携帯電話などのIT製品や家電製品などの廃棄物資源から貴金属やレアメタル(希少金属)を取り出し、資源を再活用する「都市鉱山」発掘事業。そのパイオニアとして注目された木村メタル産業が5月10日、名古屋地裁に破産を申請し同日、保全管理命令を受けた。
木村メタル産業は当初、家電やパソコン、鉄くずを解体し、銅、アルミニウム、鉄などを取り出す作業が中心だった。多くのリサイクル業者は顧客から処理費用を受け取り、産業廃棄物処理を行っていたが、同社は産業廃棄物を有償で買い取るビジネスモデルを確立した。
2001年4月施行の家電リサイクル法も追い風となり、メーカーや大手量販店からの産業廃棄物は増加の一途をたどった。
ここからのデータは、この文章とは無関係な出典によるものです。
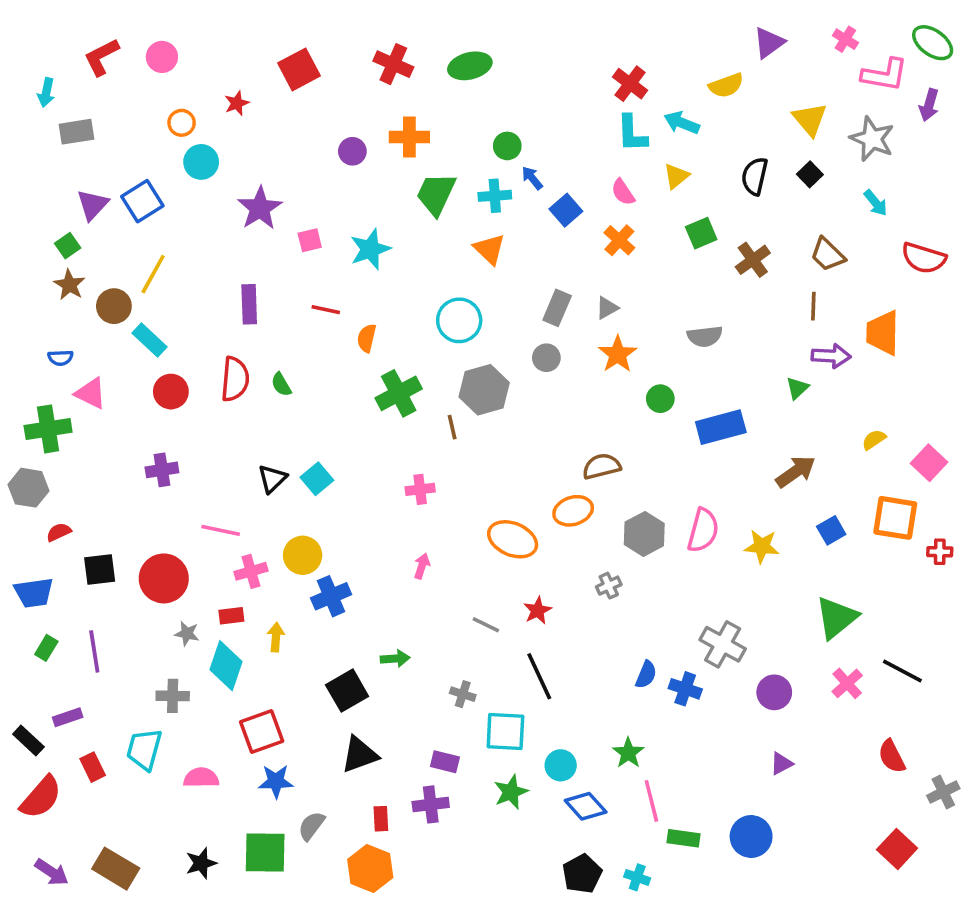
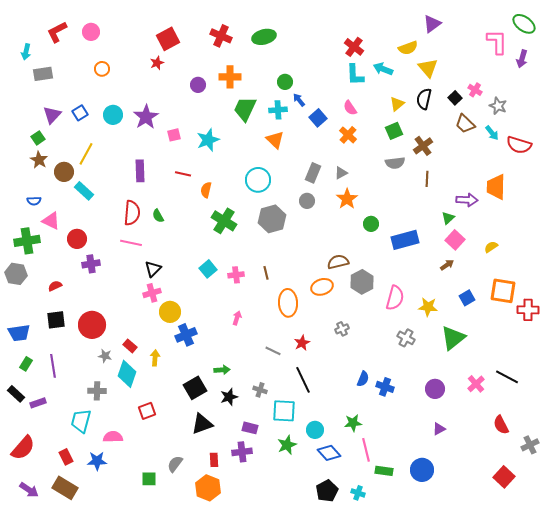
pink cross: (845, 39) -> (475, 90), moved
pink L-shape: (885, 75) -> (497, 42), turned -100
red star: (237, 103) -> (157, 63), moved
yellow triangle: (810, 119) -> (428, 68), moved
gray star: (872, 139) -> (498, 106), moved, size x0.7
cyan circle: (201, 162) -> (113, 115), moved
yellow triangle: (676, 176) -> (397, 104), moved
blue square: (142, 201) -> (80, 113), size x0.7
cyan arrow: (876, 203) -> (492, 133), moved
brown trapezoid: (828, 255) -> (465, 124), moved
brown line: (813, 306) -> (427, 179), moved
gray semicircle: (705, 336) -> (395, 163), moved
red circle: (171, 392) -> (77, 239), moved
green cross: (399, 393) -> (224, 221), turned -30
brown line: (452, 427) -> (266, 273), moved
pink square: (929, 463) -> (455, 240), moved
brown arrow: (796, 472) -> (447, 265), size x0.6
cyan square: (317, 479) -> (208, 269), moved
pink line: (221, 530) -> (131, 243), moved
red semicircle: (59, 532) -> (55, 286), moved
gray hexagon: (644, 534) -> (362, 282), moved
orange ellipse: (513, 539) -> (288, 303), turned 64
red cross: (940, 552) -> (528, 310), size x1.5
pink cross: (251, 571) -> (152, 293), moved
red rectangle: (231, 616) -> (130, 346), turned 48
green triangle: (837, 618) -> (453, 338), moved
gray cross: (723, 644) -> (406, 338), moved, size x0.7
red square: (262, 731) -> (147, 411), size x0.7
black rectangle: (28, 740) -> (16, 394), moved
green star: (628, 753) -> (353, 423), turned 30
red rectangle: (93, 767) -> (66, 457), moved
blue star: (276, 781) -> (97, 461), moved
green square: (265, 853) -> (149, 479), size x0.6
black star: (201, 863) -> (229, 397), moved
06年12月、岐阜県関市に関エコテクノロジーセンター(現在の第一工場)、2年後には同第二工場も建設。08年10月には埼玉県熊谷市に関東事業所を建設するなど関東・東日本に中間処理施設を整備した。
さらに12年9月、リサイクルの本拠となる関市に総工費約18億円を投じ「関エコテクノロジーセンター本工場」を建設。同工場は廃家電などからレアメタルや貴金属類などを抽出し、月間3500トンの解体・回収が可能な国内最大級の処理能力を誇った。15年5月期は過去最高となる売上高67億6118万円をあげた。
だが、経営環境は徐々に変化した。大口顧客だった日本の家電メーカーが軒並み経営不振に陥り、廃家電の流通量が減少。メーカーが廃家電処理を内製化する動きもあり、十分な仕入れ量が確保できなくなった。
このため物量の増加を前提に建設した各地工場の稼働率が低下、関エコテクノロジーセンター本工場は過剰投資となり、経営の重荷となった。